SUPPLIED RECORDS »

········

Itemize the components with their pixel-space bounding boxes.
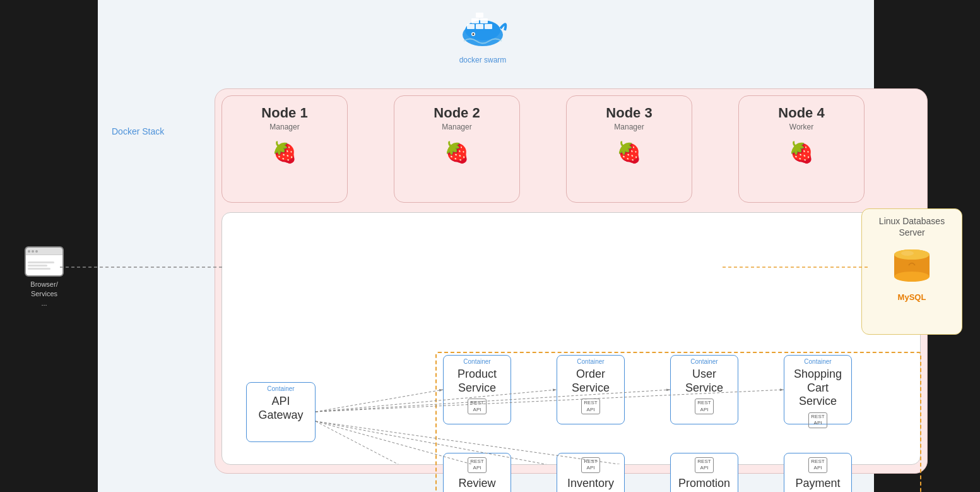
node2-box: Node 2 Manager 🍓 [394, 95, 520, 203]
review-rest-badge: RESTAPI [468, 457, 486, 473]
docker-whale-icon [458, 6, 508, 51]
svg-rect-6 [480, 18, 488, 23]
payment-service-box: RESTAPI PaymentService Container [784, 453, 852, 492]
user-service-name: UserService [671, 365, 738, 397]
node3-title: Node 3 [567, 105, 692, 121]
node1-title: Node 1 [222, 105, 347, 121]
svg-point-22 [894, 272, 930, 282]
svg-point-24 [901, 251, 914, 256]
order-rest-badge: RESTAPI [581, 399, 599, 414]
review-service-name: ReviewService [444, 474, 511, 492]
docker-swarm-logo: docker swarm [445, 6, 521, 64]
docker-stack-label: Docker Stack [112, 126, 164, 136]
api-gateway-name: APIGateway [247, 392, 315, 424]
database-icon [890, 243, 934, 287]
user-service-box: Container UserService RESTAPI [670, 355, 738, 424]
inventory-service-box: RESTAPI InventoryService Container [557, 453, 625, 492]
main-canvas: docker swarm Node 1 Manager 🍓 Node 2 Man… [0, 0, 980, 492]
node3-box: Node 3 Manager 🍓 [566, 95, 692, 203]
browser-to-gateway-line [16, 264, 230, 270]
node3-raspberry-icon: 🍓 [567, 140, 692, 164]
cart-container-label: Container [784, 356, 851, 365]
node1-subtitle: Manager [222, 123, 347, 131]
browser-services: Browser/Services ... [16, 246, 73, 307]
product-service-name: ProductService [444, 365, 511, 397]
docker-label: docker swarm [445, 56, 521, 64]
browser-dots: ... [16, 299, 73, 307]
promotion-service-box: RESTAPI PromotionService Container [670, 453, 738, 492]
payment-rest-badge: RESTAPI [808, 457, 827, 473]
node4-subtitle: Worker [739, 123, 864, 131]
cart-service-name: ShoppingCartService [784, 365, 851, 411]
inventory-service-name: InventoryService [557, 474, 624, 492]
api-gateway-container-label: Container [247, 383, 315, 392]
review-service-box: RESTAPI ReviewService Container [443, 453, 511, 492]
user-rest-badge: RESTAPI [695, 399, 713, 414]
order-service-name: OrderService [557, 365, 624, 397]
product-container-label: Container [444, 356, 511, 365]
mysql-label: MySQL [868, 292, 955, 302]
order-container-label: Container [557, 356, 624, 365]
docker-stack-area: Container APIGateway Container ProductSe… [221, 212, 921, 465]
order-service-box: Container OrderService RESTAPI [557, 355, 625, 424]
payment-service-name: PaymentService [784, 474, 851, 492]
svg-line-11 [316, 390, 443, 412]
node2-raspberry-icon: 🍓 [394, 140, 519, 164]
db-server-title: Linux Databases Server [868, 215, 955, 238]
db-server-box: Linux Databases Server MySQL [861, 208, 962, 335]
gateway-to-db-line [723, 264, 880, 270]
promotion-service-name: PromotionService [671, 474, 738, 492]
node1-raspberry-icon: 🍓 [222, 140, 347, 164]
node4-box: Node 4 Worker 🍓 [738, 95, 865, 203]
inventory-rest-badge: RESTAPI [581, 457, 599, 473]
user-container-label: Container [671, 356, 738, 365]
svg-line-15 [316, 421, 443, 464]
product-service-box: Container ProductService RESTAPI [443, 355, 511, 424]
diagram-area: docker swarm Node 1 Manager 🍓 Node 2 Man… [98, 0, 874, 492]
product-rest-badge: RESTAPI [468, 399, 486, 414]
svg-rect-2 [467, 24, 475, 29]
browser-label: Browser/Services [16, 280, 73, 299]
svg-rect-7 [476, 13, 483, 18]
cart-service-box: Container ShoppingCartService RESTAPI [784, 355, 852, 424]
cart-rest-badge: RESTAPI [808, 412, 827, 428]
browser-icon [25, 246, 64, 277]
svg-rect-3 [476, 24, 483, 29]
svg-point-9 [473, 33, 475, 35]
api-gateway-box: Container APIGateway [246, 382, 316, 442]
node4-raspberry-icon: 🍓 [739, 140, 864, 164]
svg-rect-5 [471, 18, 479, 23]
promotion-rest-badge: RESTAPI [695, 457, 713, 473]
node3-subtitle: Manager [567, 123, 692, 131]
node2-subtitle: Manager [394, 123, 519, 131]
node2-title: Node 2 [394, 105, 519, 121]
svg-rect-4 [485, 24, 492, 29]
node4-title: Node 4 [739, 105, 864, 121]
node1-box: Node 1 Manager 🍓 [221, 95, 348, 203]
outer-container: Node 1 Manager 🍓 Node 2 Manager 🍓 Node 3… [215, 88, 928, 474]
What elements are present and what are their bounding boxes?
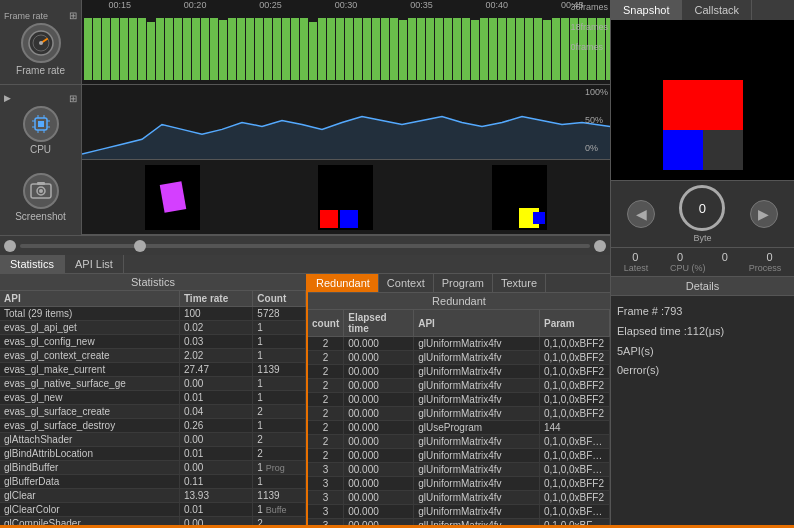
chart-bar <box>552 18 560 80</box>
rcell-elapsed: 00.000 <box>344 463 414 477</box>
stats-cell-api: evas_gl_api_get <box>0 321 179 335</box>
col-count[interactable]: Count <box>253 291 306 307</box>
cpu-icon <box>29 112 53 136</box>
stats-cell-count: 2 <box>253 405 306 419</box>
rcell-elapsed: 00.000 <box>344 449 414 463</box>
tab-statistics[interactable]: Statistics <box>0 255 65 273</box>
chart-bar <box>174 18 182 80</box>
col-api[interactable]: API <box>0 291 179 307</box>
thumb-1[interactable] <box>145 165 200 230</box>
svg-rect-17 <box>37 182 45 185</box>
stats-table-scroll[interactable]: API Time rate Count Total (29 items)1005… <box>0 291 306 528</box>
stats-cell-count: 2 <box>253 433 306 447</box>
rcell-param: 0,1,0,0xBFF2 <box>540 379 610 393</box>
chart-bar <box>300 18 308 80</box>
tab-api-list[interactable]: API List <box>65 255 124 273</box>
slider-thumb[interactable] <box>134 240 146 252</box>
screenshot-icon-circle <box>23 173 59 209</box>
chart-bar <box>255 18 263 80</box>
snapshot-tabs: Snapshot Callstack <box>611 0 794 20</box>
slider-track[interactable] <box>20 244 590 248</box>
rcell-elapsed: 00.000 <box>344 351 414 365</box>
rcol-param[interactable]: Param <box>540 310 610 337</box>
redundant-scroll[interactable]: count Elapsed time API Param 200.000glUn… <box>308 310 610 528</box>
screenshot-thumbnails <box>82 160 610 234</box>
chart-bar <box>273 18 281 80</box>
elapsed-time: Elapsed time :112(μs) <box>617 322 788 342</box>
redundant-title: Redundant <box>308 293 610 310</box>
chart-bar <box>381 18 389 80</box>
rcell-api: glUniformMatrix4fv <box>414 337 540 351</box>
speedometer-icon <box>27 29 55 57</box>
chart-bar <box>534 18 542 80</box>
redundant-panel: Redundant Context Program Texture Redund… <box>308 274 610 528</box>
redundant-table: count Elapsed time API Param 200.000glUn… <box>308 310 610 528</box>
redundant-tabs: Redundant Context Program Texture <box>308 274 610 293</box>
rcell-count: 2 <box>308 393 344 407</box>
stats-cell-count: 1 <box>253 475 306 489</box>
stats-table-title: Statistics <box>0 274 306 291</box>
frame-rate-btn[interactable]: Frame rate <box>16 23 65 76</box>
stats-cell-count: 1 <box>253 349 306 363</box>
chart-bar <box>345 18 353 80</box>
expand-frame-icon[interactable]: ⊞ <box>69 10 77 21</box>
thumb-3[interactable] <box>492 165 547 230</box>
stats-cell-time: 0.04 <box>179 405 252 419</box>
tab-callstack[interactable]: Callstack <box>682 0 752 20</box>
tab-redundant[interactable]: Redundant <box>308 274 379 292</box>
label-latest: Latest <box>624 263 649 273</box>
stats-cell-time: 0.03 <box>179 335 252 349</box>
rcell-count: 3 <box>308 463 344 477</box>
frame-rate-side: Frame rate ⊞ Frame rate <box>0 0 82 84</box>
next-btn[interactable]: ▶ <box>750 200 778 228</box>
chart-bar <box>498 18 506 80</box>
screenshot-btn[interactable]: Screenshot <box>15 173 66 222</box>
slider-left-icon[interactable] <box>4 240 16 252</box>
rcell-param: 0,1,0,0xBFF2A <box>540 449 610 463</box>
chart-bar <box>138 18 146 80</box>
error-count: 0error(s) <box>617 361 788 381</box>
thumb-2[interactable] <box>318 165 373 230</box>
rcol-api[interactable]: API <box>414 310 540 337</box>
tab-snapshot[interactable]: Snapshot <box>611 0 682 20</box>
statistics-section: Statistics API List Statistics API Time … <box>0 255 610 528</box>
cpu-pct-labels: 100% 50% 0% <box>585 87 608 153</box>
stats-cell-count: 1 <box>253 377 306 391</box>
rcell-api: glUniformMatrix4fv <box>414 491 540 505</box>
col-time-rate[interactable]: Time rate <box>179 291 252 307</box>
rcol-count[interactable]: count <box>308 310 344 337</box>
rcell-count: 2 <box>308 449 344 463</box>
cpu-btn[interactable]: CPU <box>23 106 59 155</box>
stats-cell-time: 27.47 <box>179 363 252 377</box>
rcol-elapsed[interactable]: Elapsed time <box>344 310 414 337</box>
expand-cpu-icon[interactable]: ⊞ <box>69 93 77 104</box>
stats-cell-api: evas_gl_native_surface_ge <box>0 377 179 391</box>
stats-cell-api: glAttachShader <box>0 433 179 447</box>
metric-cpu: 0 <box>677 251 683 263</box>
prev-btn[interactable]: ◀ <box>627 200 655 228</box>
rcell-elapsed: 00.000 <box>344 337 414 351</box>
cpu-wave-svg <box>82 85 610 159</box>
rcell-count: 2 <box>308 407 344 421</box>
stats-cell-count: 1 <box>253 321 306 335</box>
rcell-elapsed: 00.000 <box>344 407 414 421</box>
rcell-param: 0,1,0,0xBFF2 <box>540 393 610 407</box>
stats-cell-count: 1139 <box>253 363 306 377</box>
rcell-param: 0,1,0,0xBFF2A <box>540 435 610 449</box>
rcell-api: glUniformMatrix4fv <box>414 407 540 421</box>
tab-program[interactable]: Program <box>434 274 493 292</box>
stats-cell-time: 0.01 <box>179 447 252 461</box>
tab-context[interactable]: Context <box>379 274 434 292</box>
chart-bar <box>471 20 479 80</box>
chart-bar <box>93 18 101 80</box>
rcell-api: glUseProgram <box>414 421 540 435</box>
rcell-api: glUniformMatrix4fv <box>414 351 540 365</box>
slider-right-icon[interactable] <box>594 240 606 252</box>
rcell-count: 2 <box>308 351 344 365</box>
metrics-row: 0 0 0 0 Latest CPU (%) Process <box>611 247 794 277</box>
cpu-chart: 100% 50% 0% <box>82 85 610 159</box>
chart-bar <box>336 18 344 80</box>
tab-texture[interactable]: Texture <box>493 274 546 292</box>
frame-rate-section: Frame rate ⊞ Frame rate <box>0 0 610 85</box>
stats-cell-time: 0.26 <box>179 419 252 433</box>
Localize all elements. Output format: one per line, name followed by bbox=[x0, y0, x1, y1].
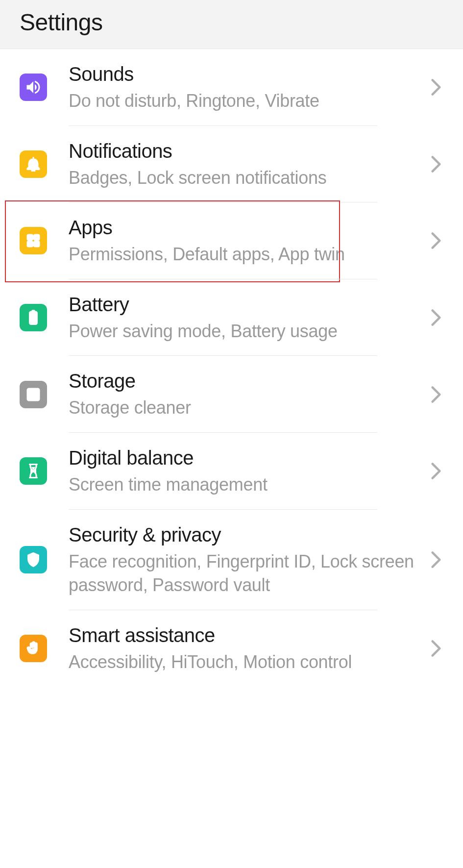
page-title: Settings bbox=[20, 9, 443, 36]
settings-item-text: Smart assistance Accessibility, HiTouch,… bbox=[69, 623, 429, 674]
settings-item-title: Sounds bbox=[69, 62, 414, 86]
settings-item-title: Digital balance bbox=[69, 446, 414, 470]
settings-list: Sounds Do not disturb, Ringtone, Vibrate… bbox=[0, 49, 463, 687]
settings-item-subtitle: Badges, Lock screen notifications bbox=[69, 166, 414, 190]
settings-item-battery[interactable]: Battery Power saving mode, Battery usage bbox=[0, 279, 463, 356]
svg-rect-1 bbox=[34, 235, 40, 240]
settings-item-text: Storage Storage cleaner bbox=[69, 369, 429, 420]
chevron-right-icon bbox=[429, 459, 443, 483]
shield-icon bbox=[20, 546, 47, 573]
settings-item-storage[interactable]: Storage Storage cleaner bbox=[0, 356, 463, 433]
settings-item-text: Notifications Badges, Lock screen notifi… bbox=[69, 139, 429, 190]
settings-item-subtitle: Accessibility, HiTouch, Motion control bbox=[69, 650, 414, 674]
chevron-right-icon bbox=[429, 547, 443, 572]
settings-item-subtitle: Do not disturb, Ringtone, Vibrate bbox=[69, 89, 414, 113]
settings-item-sounds[interactable]: Sounds Do not disturb, Ringtone, Vibrate bbox=[0, 49, 463, 126]
settings-item-digital-balance[interactable]: Digital balance Screen time management bbox=[0, 433, 463, 510]
settings-item-notifications[interactable]: Notifications Badges, Lock screen notifi… bbox=[0, 126, 463, 203]
settings-item-smart-assistance[interactable]: Smart assistance Accessibility, HiTouch,… bbox=[0, 610, 463, 687]
apps-grid-icon bbox=[20, 227, 47, 254]
svg-rect-5 bbox=[32, 310, 35, 312]
chevron-right-icon bbox=[429, 152, 443, 176]
chevron-right-icon bbox=[429, 382, 443, 407]
settings-item-text: Security & privacy Face recognition, Fin… bbox=[69, 522, 429, 597]
settings-item-title: Apps bbox=[69, 215, 414, 240]
svg-rect-0 bbox=[27, 235, 33, 240]
storage-icon bbox=[20, 381, 47, 408]
settings-item-title: Storage bbox=[69, 369, 414, 393]
settings-item-subtitle: Storage cleaner bbox=[69, 396, 414, 420]
settings-item-apps[interactable]: Apps Permissions, Default apps, App twin bbox=[0, 202, 463, 279]
settings-item-title: Notifications bbox=[69, 139, 414, 163]
chevron-right-icon bbox=[429, 305, 443, 330]
svg-point-9 bbox=[29, 390, 31, 392]
settings-item-text: Sounds Do not disturb, Ringtone, Vibrate bbox=[69, 62, 429, 113]
settings-item-subtitle: Face recognition, Fingerprint ID, Lock s… bbox=[69, 550, 414, 597]
bell-icon bbox=[20, 150, 47, 178]
settings-item-title: Battery bbox=[69, 292, 414, 317]
settings-item-text: Apps Permissions, Default apps, App twin bbox=[69, 215, 429, 267]
svg-point-11 bbox=[29, 397, 31, 399]
settings-item-subtitle: Screen time management bbox=[69, 473, 414, 497]
sounds-icon bbox=[20, 74, 47, 101]
settings-item-text: Battery Power saving mode, Battery usage bbox=[69, 292, 429, 344]
chevron-right-icon bbox=[429, 75, 443, 99]
settings-item-security[interactable]: Security & privacy Face recognition, Fin… bbox=[0, 510, 463, 610]
svg-point-10 bbox=[29, 394, 31, 396]
hourglass-icon bbox=[20, 457, 47, 485]
settings-item-title: Smart assistance bbox=[69, 623, 414, 647]
settings-item-text: Digital balance Screen time management bbox=[69, 446, 429, 497]
settings-item-title: Security & privacy bbox=[69, 522, 414, 547]
svg-rect-2 bbox=[27, 242, 33, 247]
battery-icon bbox=[20, 304, 47, 331]
settings-item-subtitle: Power saving mode, Battery usage bbox=[69, 320, 414, 344]
settings-item-subtitle: Permissions, Default apps, App twin bbox=[69, 243, 414, 267]
chevron-right-icon bbox=[429, 636, 443, 661]
hand-icon bbox=[20, 635, 47, 662]
svg-rect-3 bbox=[34, 242, 40, 247]
chevron-right-icon bbox=[429, 228, 443, 253]
header: Settings bbox=[0, 0, 463, 49]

········

EXERCISE DETAILS » Output each line of the listing above that has "privacy".

ANSWER AREA »
settings-item-text: Security & privacy Face recognition, Fin… bbox=[69, 522, 429, 597]
settings-item-security[interactable]: Security & privacy Face recognition, Fin… bbox=[0, 510, 463, 610]
settings-item-title: Security & privacy bbox=[69, 522, 414, 547]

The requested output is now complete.